Hacking Holiday

I’m beginning to crave going back to work. Early mornings aside, I think working suits me. Term ended only a few days ago, but I already miss the structure and the lack of interruptions of the working day. At home, I’ve quickly come to realise just how disruptive the doorbell, telephone, computer, radio and housework are. I can’t get anything done – that is to say – I never manage to finish anything I’ve started. I’d preempted a slackening of pace by writing-off doing anything creative this week. The most I’ve managed is to create a Tumblr account and join Freecycle; the former has been fascinating, but the latter has been extremely time consuming and must be placed in the category of necessary evil. My rejoining Freecycle has occurred as I slowly clear out the house, again. This time I’m focussed on the children: their bits and pieces are everywhere. They have chosen to donate their baby books, all 600-ish, to other children. We have a number of people coming with fork-lift trucks in the morning.

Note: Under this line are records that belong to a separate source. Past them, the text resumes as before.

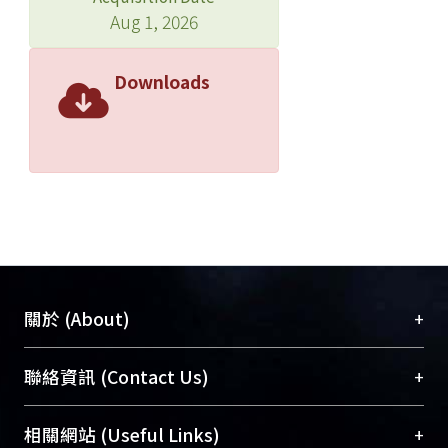
Aug 1, 2026
Downloads
+
關於 (About)
臺大位居世界頂尖大學之列，為永久珍藏及向國際
+
聯絡資訊 (Contact Us)
展現本校豐碩的研究成果及學術能量，圖書館整合
機構典藏（NTUR）與學術庫（AH）不同功能平
總館學科館員
(Main Library)
+
相關網站 (Useful Links)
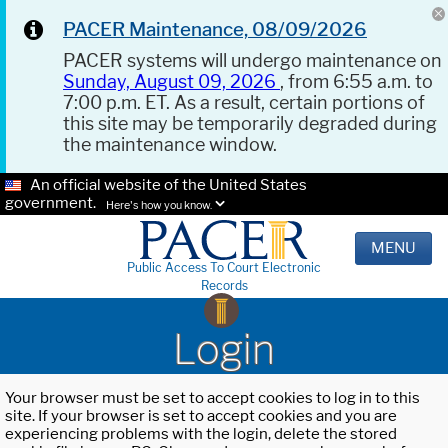
PACER Maintenance, 08/09/2026
PACER systems will undergo maintenance on
Sunday, August 09, 2026
, from 6:55 a.m. to
7:00 p.m. ET. As a result, certain portions of
this site may be temporarily degraded during
the maintenance window.
An official website of the United States
government.
Here's how you know.
MENU
Public Access To Court Electronic
Records
Login
Your browser must be set to accept cookies to log in to this
site. If your browser is set to accept cookies and you are
experiencing problems with the login, delete the stored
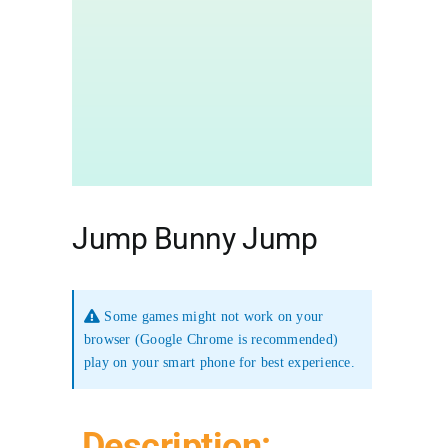
Jump Bunny Jump
Some games might not work on your
browser (Google Chrome is recommended)
play on your smart phone for best experience.
Description:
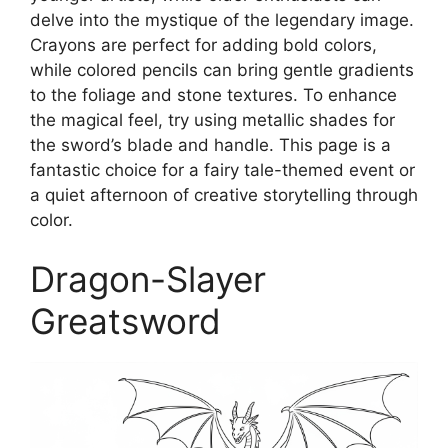
delve into the mystique of the legendary image.
Crayons are perfect for adding bold colors,
while colored pencils can bring gentle gradients
to the foliage and stone textures. To enhance
the magical feel, try using metallic shades for
the sword’s blade and handle. This page is a
fantastic choice for a fairy tale-themed event or
a quiet afternoon of creative storytelling through
color.
Dragon-Slayer
Greatsword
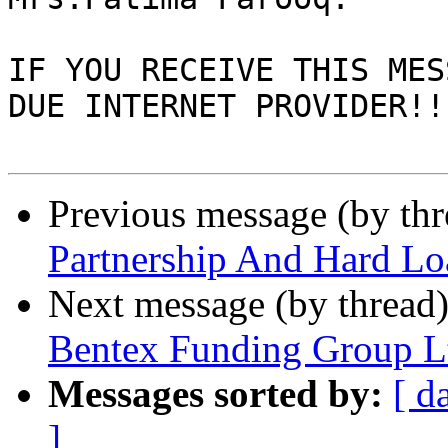
IF YOU RECEIVE THIS MES
DUE INTERNET PROVIDER!!

Previous message (by th
Partnership And Hard L
Next message (by thread
Bentex Funding Group L
Messages sorted by:
[ d
]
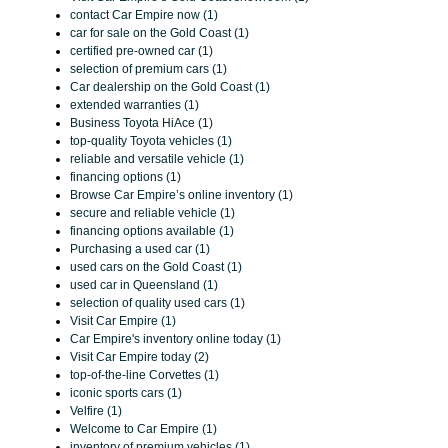
contact Car Empire now (1)
car for sale on the Gold Coast (1)
certified pre-owned car (1)
selection of premium cars (1)
Car dealership on the Gold Coast (1)
extended warranties (1)
Business Toyota HiAce (1)
top-quality Toyota vehicles (1)
reliable and versatile vehicle (1)
financing options (1)
Browse Car Empire’s online inventory (1)
secure and reliable vehicle (1)
financing options available (1)
Purchasing a used car (1)
used cars on the Gold Coast (1)
used car in Queensland (1)
selection of quality used cars (1)
Visit Car Empire (1)
Car Empire's inventory online today (1)
Visit Car Empire today (2)
top-of-the-line Corvettes (1)
iconic sports cars (1)
Velfire (1)
Welcome to Car Empire (1)
inventory of premium vehicles (1)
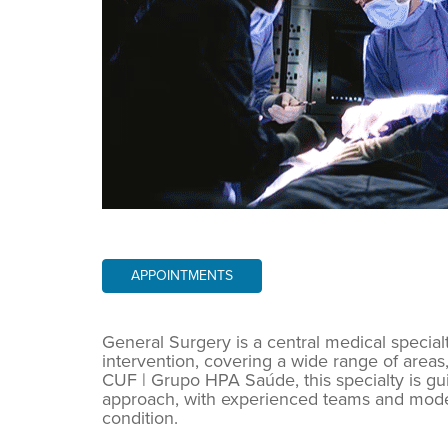
APPOINTMENTS
General Surgery is a central medical special
intervention, covering a wide range of areas,
CUF | Grupo HPA Saúde, this specialty is g
approach, with experienced teams and modern
condition.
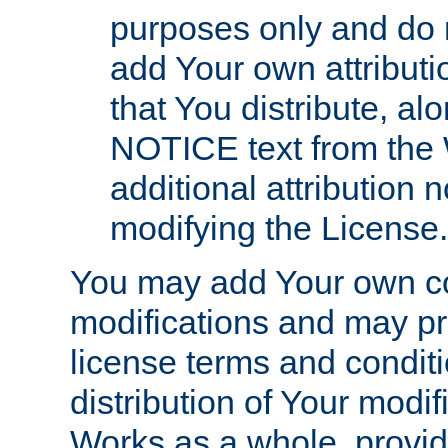
purposes only and do 
add Your own attributi
that You distribute, a
NOTICE text from the 
additional attribution
modifying the License.
You may add Your own co
modifications and may pro
license terms and conditi
distribution of Your modif
Works as a whole, provid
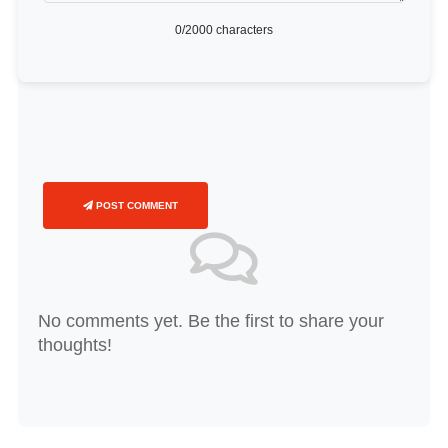
0
/2000 characters
POST COMMENT
No comments yet. Be the first to share your
thoughts!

All the same I shouldn’t grumble, this has been the most extraordinary of media weeks: will I ever see the like again? I’ve been glued to Twitter and all the news channels I can devour as Murdoch, Murdoch & Brookes have been scrutinised, castigated and scorned. Milliband leading the stand-off against News International, and Cameron and Clegg agreeing? What the hell is going on? In the USA questions are already being asked about phone conversations by relatives of the 911 attacks being hacked/listened to/recorded. In the UK I and many others failed to see how the health details of Gordon and Sarah Brown’s son, regarless of who his parents are, qualify as newsworthy or being in the public interest, and thus warrant a place on the front page of The Sun. Nor did we see what could be gained by hacking into Milly Dowler’s phone messages – and deleting them.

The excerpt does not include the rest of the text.